_What you will do_:
Please retype the entries below word for word, passing over every picture.

==== Dataset extract

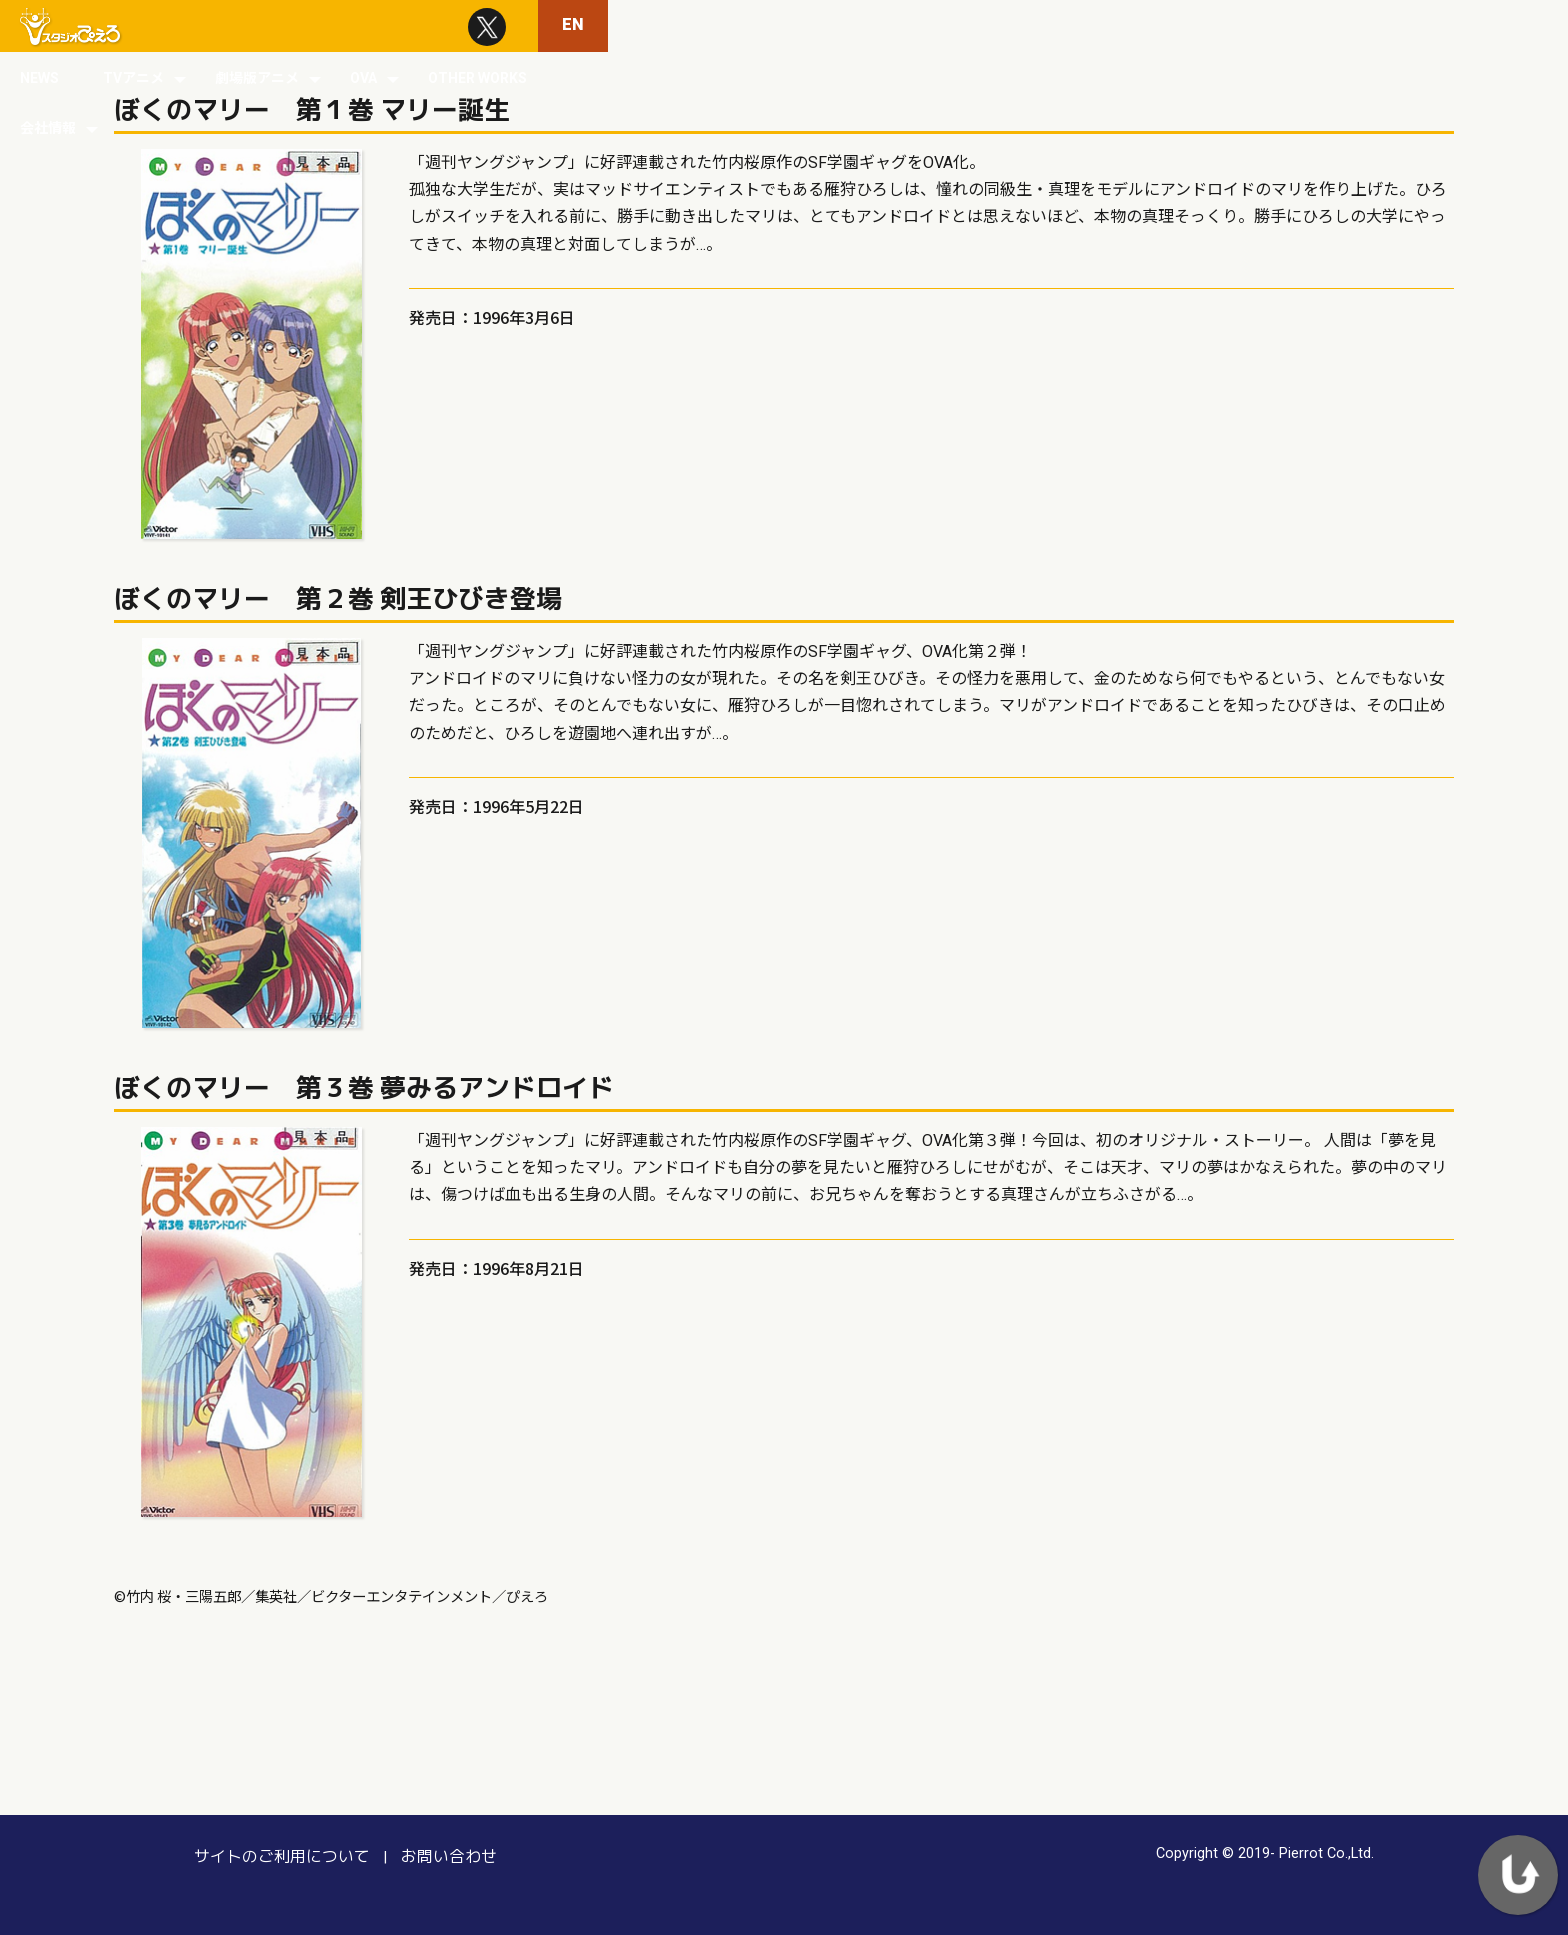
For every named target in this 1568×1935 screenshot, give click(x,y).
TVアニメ (887, 26)
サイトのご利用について (271, 1855)
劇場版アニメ (1011, 26)
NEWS (793, 26)
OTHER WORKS (1231, 26)
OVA (1117, 26)
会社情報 (1353, 26)
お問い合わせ (421, 1855)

========

_Solution for this problem_:
For every named target in this 1568×1935 screenshot, give click(x,y).
TVアニメ (887, 26)
サイトのご利用について (271, 1855)
劇場版アニメ (1011, 26)
NEWS (793, 26)
OTHER WORKS (1231, 26)
OVA (1117, 26)
会社情報 (1353, 26)
お問い合わせ (421, 1855)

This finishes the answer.